Per Valerio è normale essere in disaccordo con la sua amica, scomparsa un anno fa e ancora protagonista di discussioni, interventi e riflessioni sul costume dei letterati italiani. Racconta, infatti, che spesso si trovavano a discutere, persino poco prima della morte di Murgia: “Solo dieci giorni prima che lei morisse abbiamo avuto una delle tante discussioni che hanno costellato il nostro legame. Volersi bene e andare d’accordo non sono la stessa cosa. E io ero spesso in disaccordo con lei, soprattutto nel metodo. Michela diceva le cose a modo suo, veemente, avventato. Però oggi capisco che aveva ragione: quelle cose andavano dette esattamente in quel modo”. “Quelle cose” sono i temi portanti dell’ultima fase della vita intellettuale di Michela Murgia: transfemminismo, lotta al patriarcato e soprattutto famiglia queer, quella che secondo Valerio sarebbe “la vera famiglia”. Il motivo del disaccordo con Murgia in fatto di “schwa” poggia su una premessa ancora più fondamentale. Un linguaggio che non ferisca nessuno è un’utopia, chiede l’intervistatore: “Sì,” risponde Valerio, “lo spazio di fraintendimento è necessario, quello che non è fraintendibile non porta desiderio, quindi non porta scambio. E poi: se noi possiamo essere trascrivibili in maniera linguistica, vuol dire che la nostra identità è trasferibile in una macchina. Siamo la prima generazione con inclinazione passiva di fronte al linguaggio e alla verifica dei fenomeni”.
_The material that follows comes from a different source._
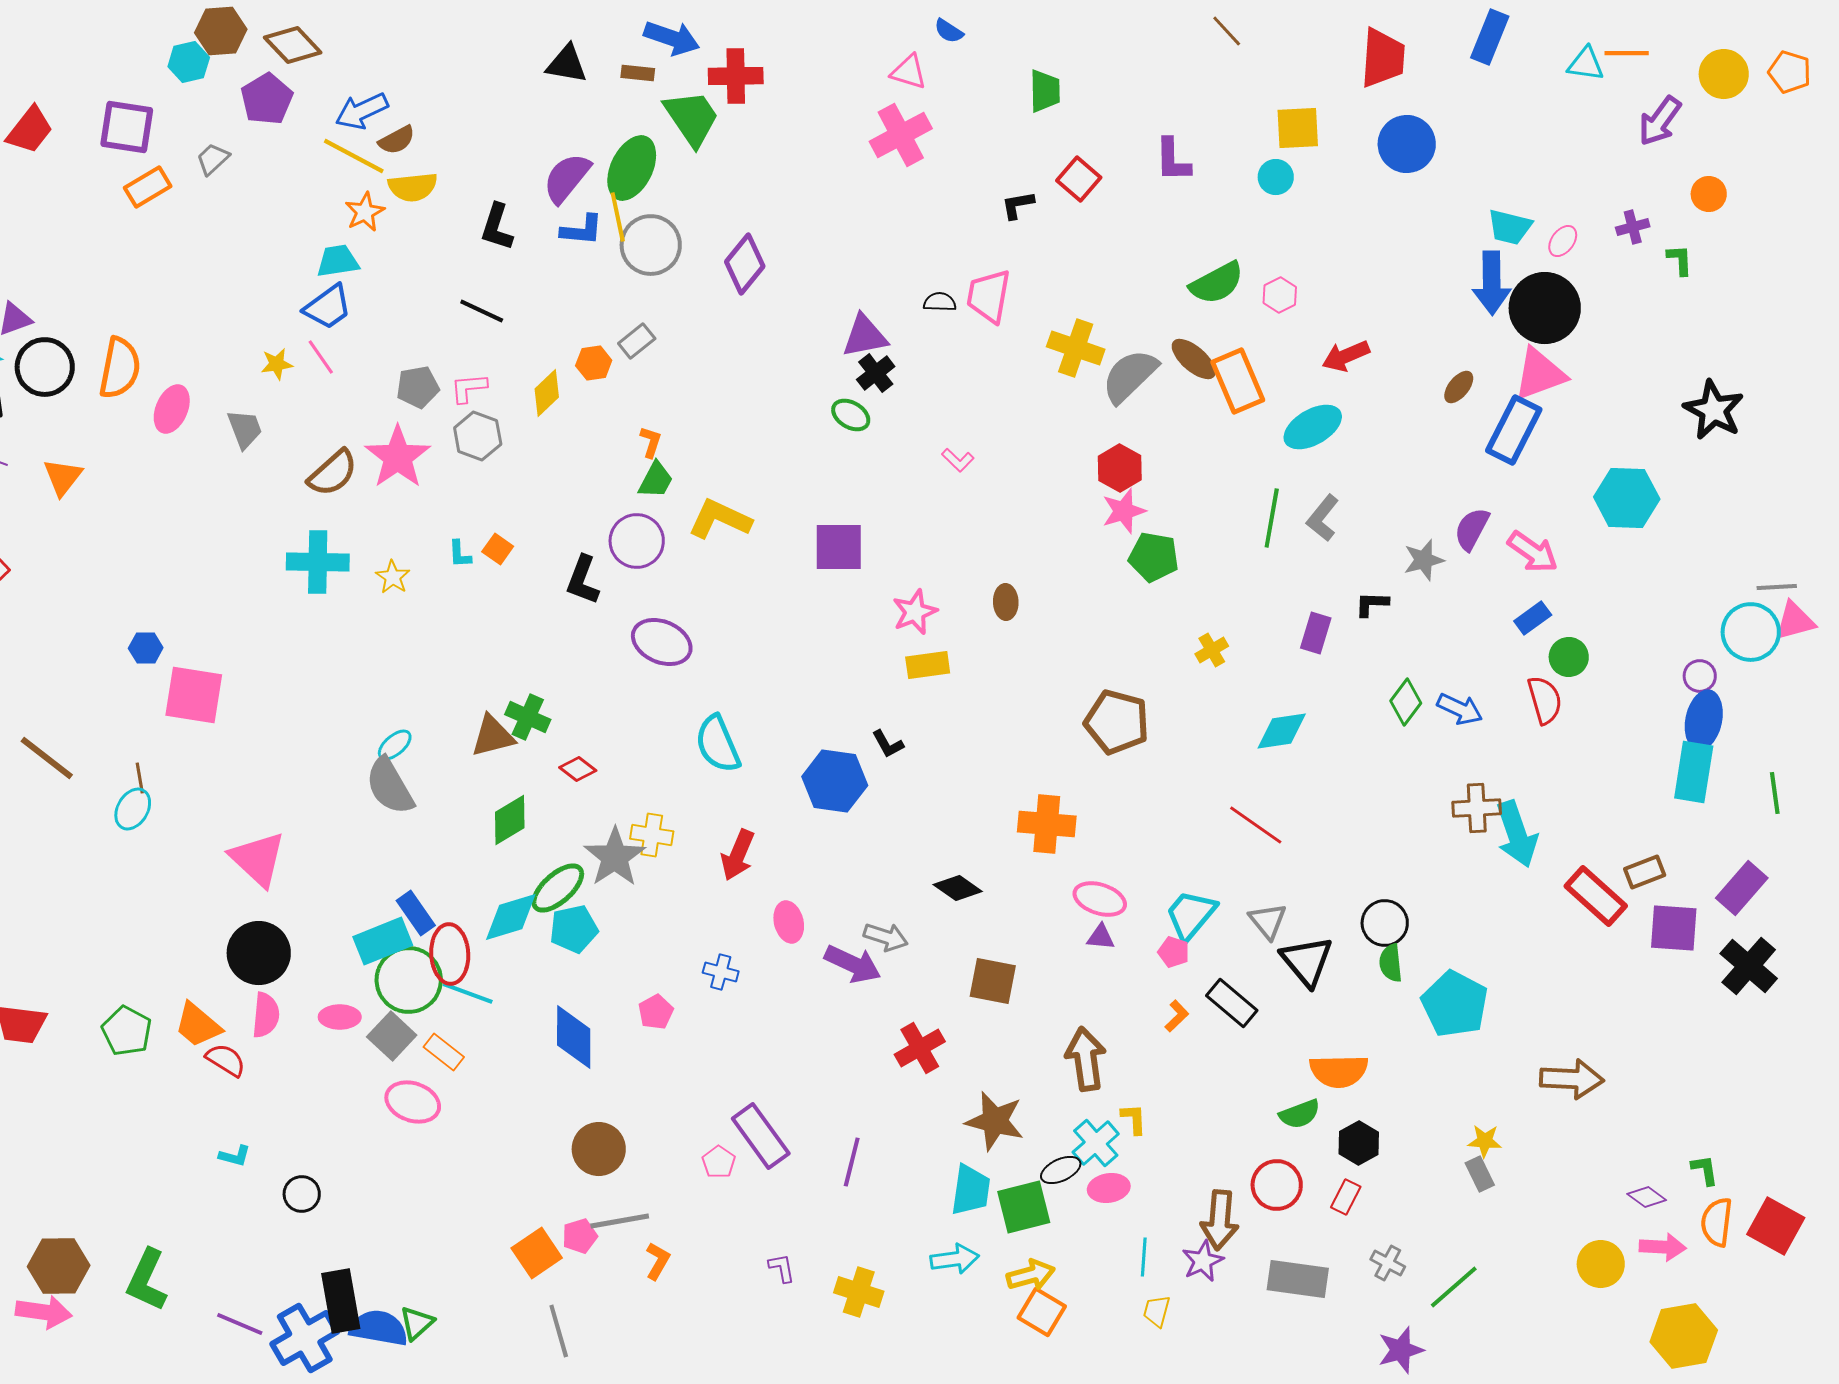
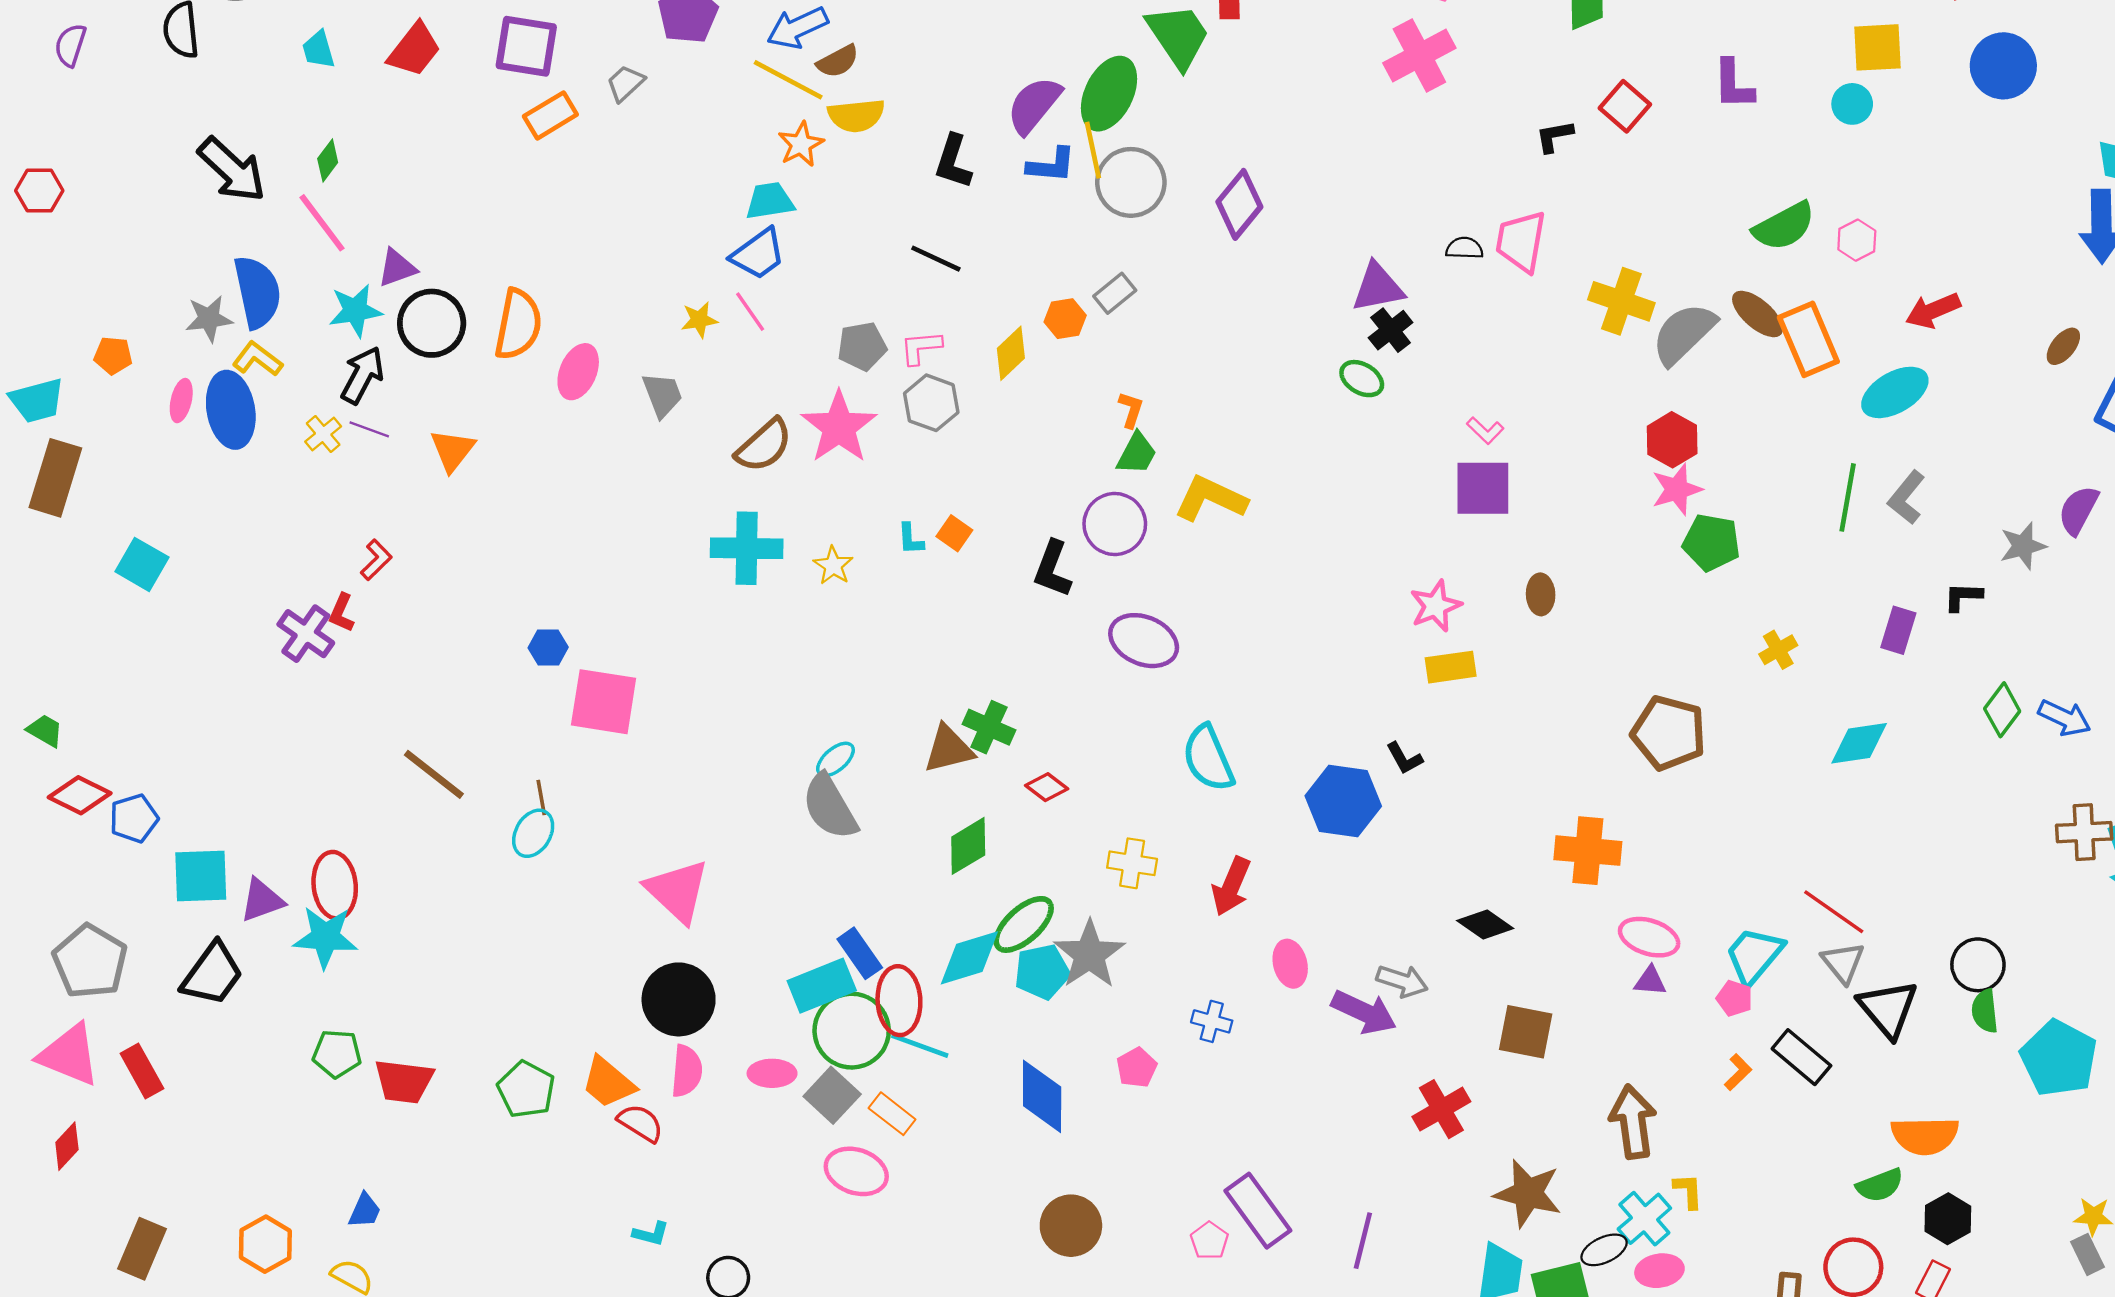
purple square: (839, 547) -> (1483, 488), moved
red line: (1256, 825) -> (1834, 912), moved
gray star: (615, 857) -> (1089, 954), moved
Sui premi e i festival, però, la posizione è molto meno combattiva e polemica. E senza accenni di critica Valerio salva tutto, capra e Strega, o salotti e cavoli: “Il Premio Strega è altro: trasmesso in televisione sin dagli Anni Cinquanta, è stato il ponte tra la comunità letteraria, spesso percepita come distante, e il mondo di chi legge. Anzi, con “la gente” in generale, perché la trasmissione la guardi anche se non sei un lettore forte. Quest’anno ha vinto Donatella Di Pietrantonio, ma io, da editor, dico che tutti i libri in gara erano ottimi. Quello di Raffaella Romagnolo, per dire, è un romanzo coraggioso in cui si dice che la scuola è l’unico strumento che abbiamo per correggere la Storia”. Sulla stessa linea parlando di eventi della mondanità letteraria: “Ne ho anche diretta una [di fiera, ndr], Tempo di Libri. Però direi di no, visto che ormai hanno preso il posto delle grandi adunate politiche: è al Salone del Libro che avvengono le contestazioni oggi”. L’amichettismo come spazio politico?